The filing of the petition in error and the issuance of summons in error duly served, constituted the commencement of the proceedings in error in this court. It did not occur within thirty days after the entry of the judgment, for the date of that entry appears to have been not later than September 10, 1925. But it did occur within thirty days after the filing and entry of the order overruling the motion for a new trial. And the question arises whether that is to be taken as the commencement of the thirty day period instead of the date of the entry of the judgment itself. The general statutory limitation upon the time for bringing a proceeding in error is one year after the rendition of the judgment or the making of the order complained of, with certain stated exceptions not material here. Comp. Stat. 1920, Sec. 6384. The removal statute which controls the matter in this case prescribes a limitation period, as above stated, of thirty days from and after entry of the judgment. A rule of this court which has been in existence from practically the beginning of the organization of the court under a territorial form of government, provides that nothing which could have been properly assigned as a ground for a new trial in the court below will be considered in this court in a proceeding in error unless it shall appear that the same was properly presented to the court below by a motion for a new trial, that such motion was overruled, and an exception reserved to such ruling at the time, all of which shall be embraced in the bill of exceptions. And that rule also provides that the ruling of the trial court upon each matter presented by a motion for a new trial shall be sufficiently questioned in this court by an assignment that the court below erred in overruling such motion.

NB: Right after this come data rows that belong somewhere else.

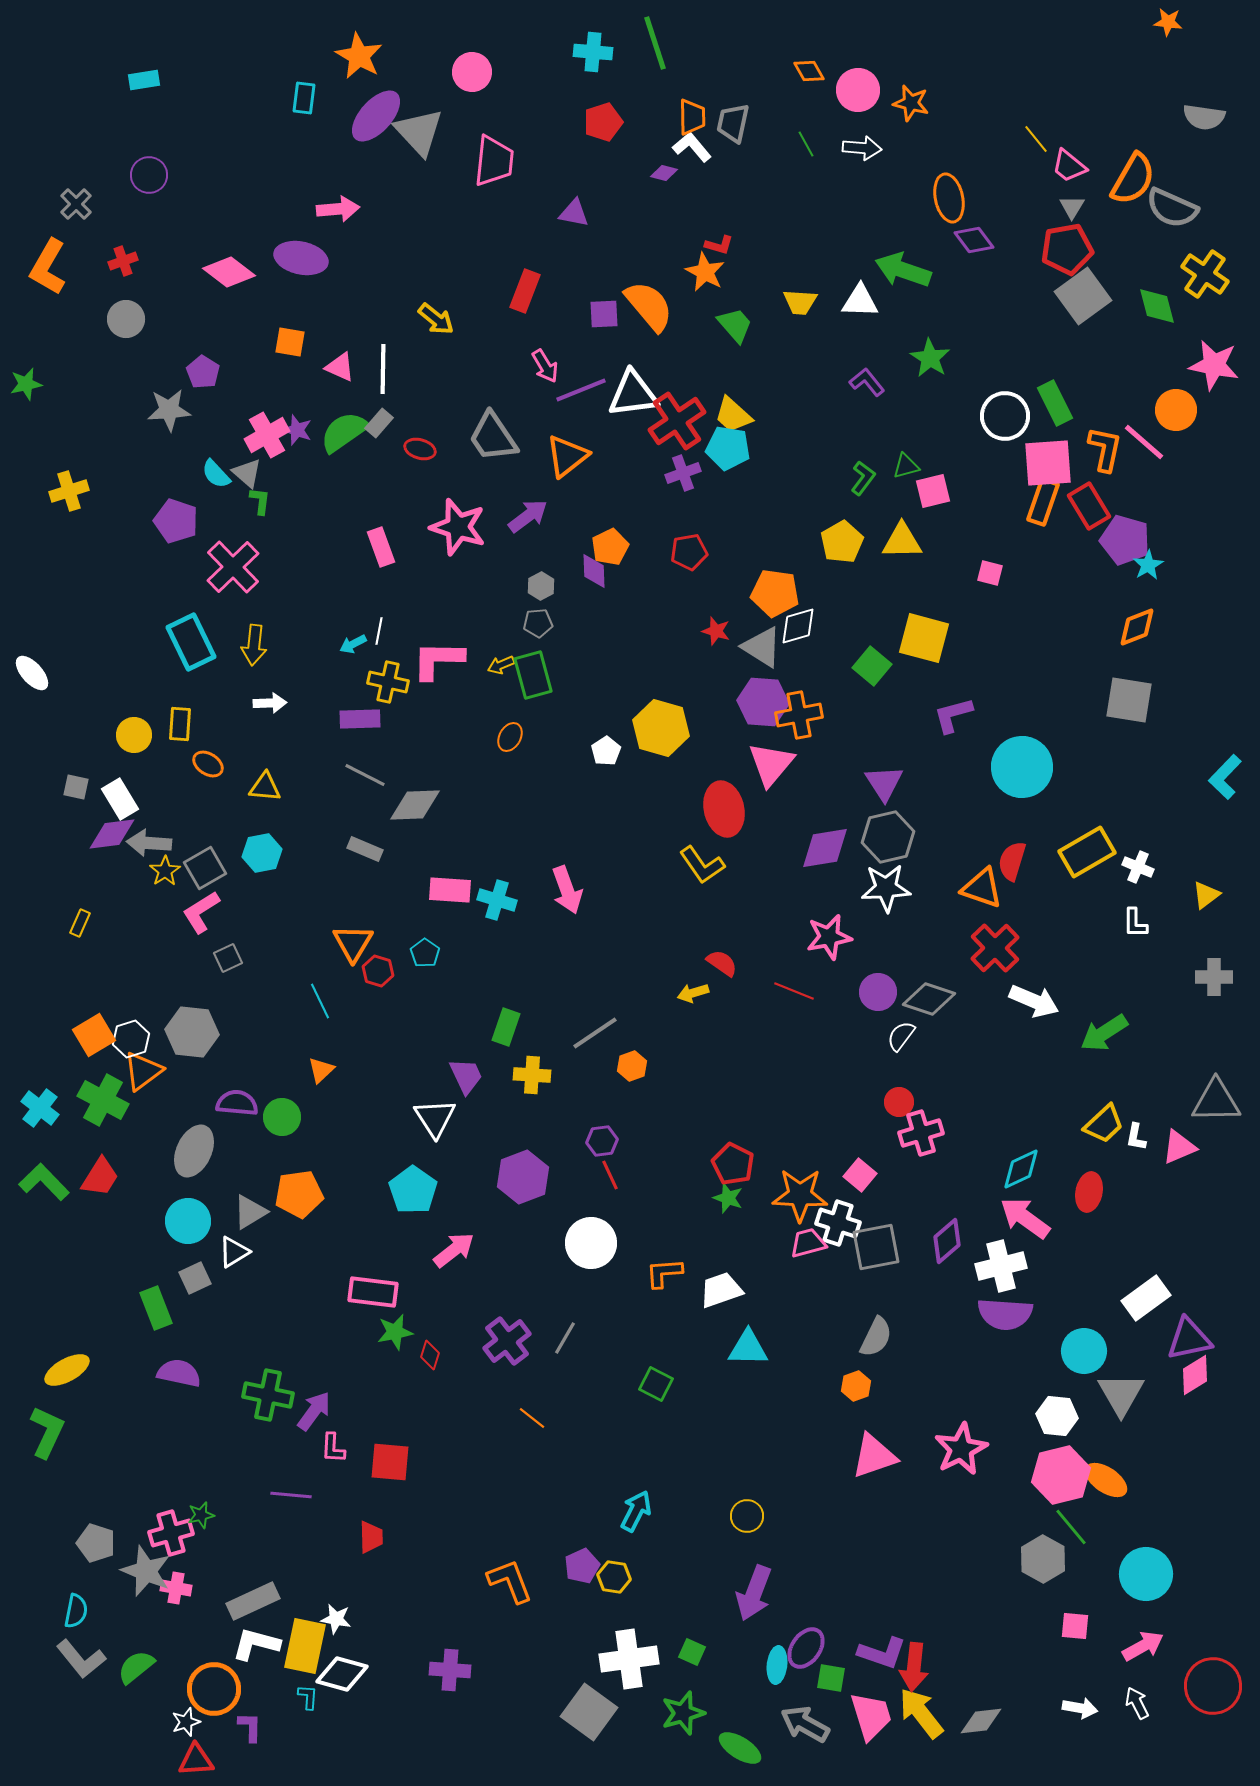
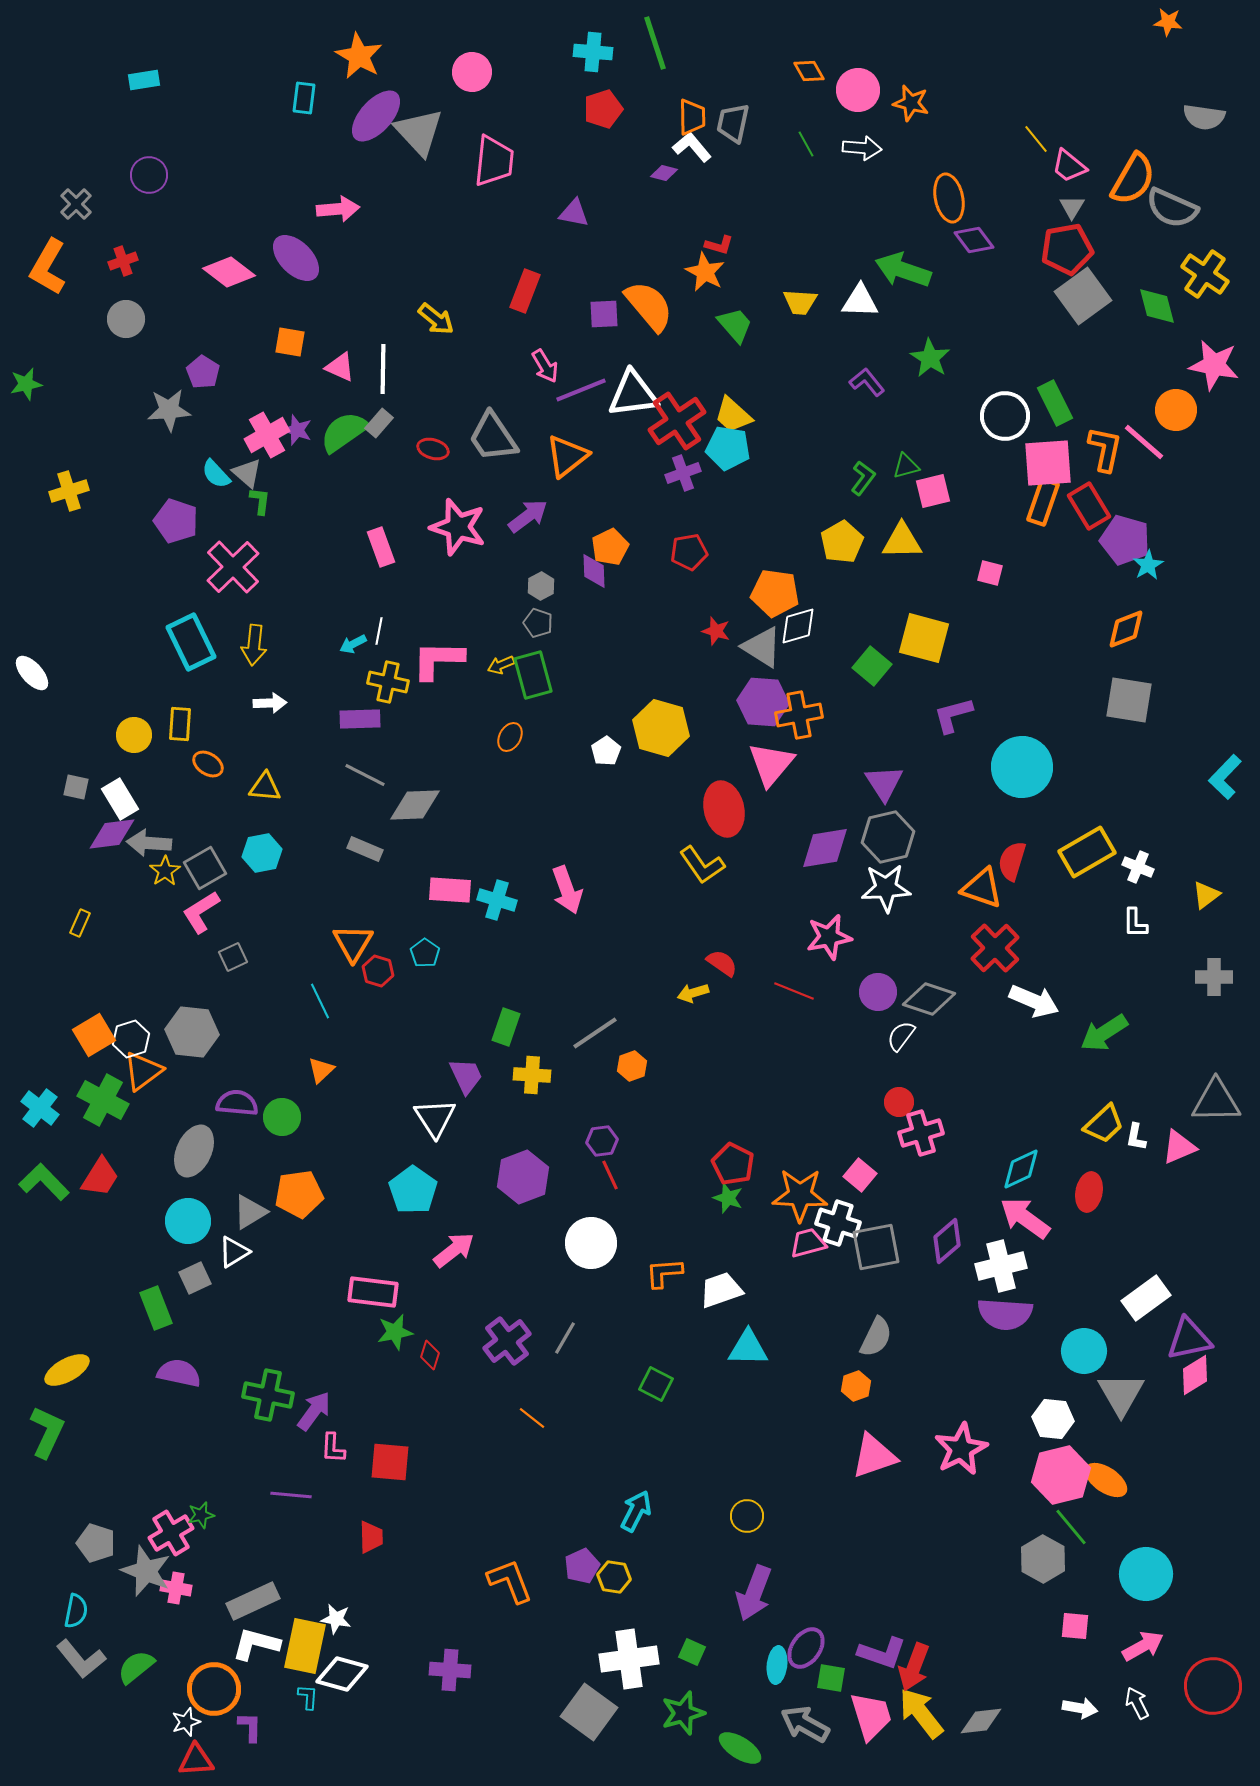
red pentagon at (603, 122): moved 13 px up
purple ellipse at (301, 258): moved 5 px left; rotated 33 degrees clockwise
red ellipse at (420, 449): moved 13 px right
gray pentagon at (538, 623): rotated 24 degrees clockwise
orange diamond at (1137, 627): moved 11 px left, 2 px down
gray square at (228, 958): moved 5 px right, 1 px up
white hexagon at (1057, 1416): moved 4 px left, 3 px down
pink cross at (171, 1533): rotated 15 degrees counterclockwise
red arrow at (914, 1667): rotated 15 degrees clockwise
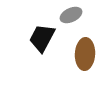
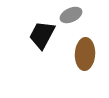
black trapezoid: moved 3 px up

Rule 13. Considering the statute limiting, generally, the period for commencing a proceeding in error to one year after the rendition of the judgment or final order complained of, this court has held, in view of the court rule aforesaid, that a proceeding in error commenced within one year from the order overruling a motion for a new trial seasonably filed is commenced in time to authorize the review of alleged errors properly involved in the determination of such motion. Conradt v. Lepper, 13 Wyo. 99, 78 P. 1, 3 Ann. Cas. 627. We quote the following extracts from the opinion in that case:

"For most purposes there can be little question about the date of the rendition of a judgment. Generally, no doubt, that fact will be determined by the date of...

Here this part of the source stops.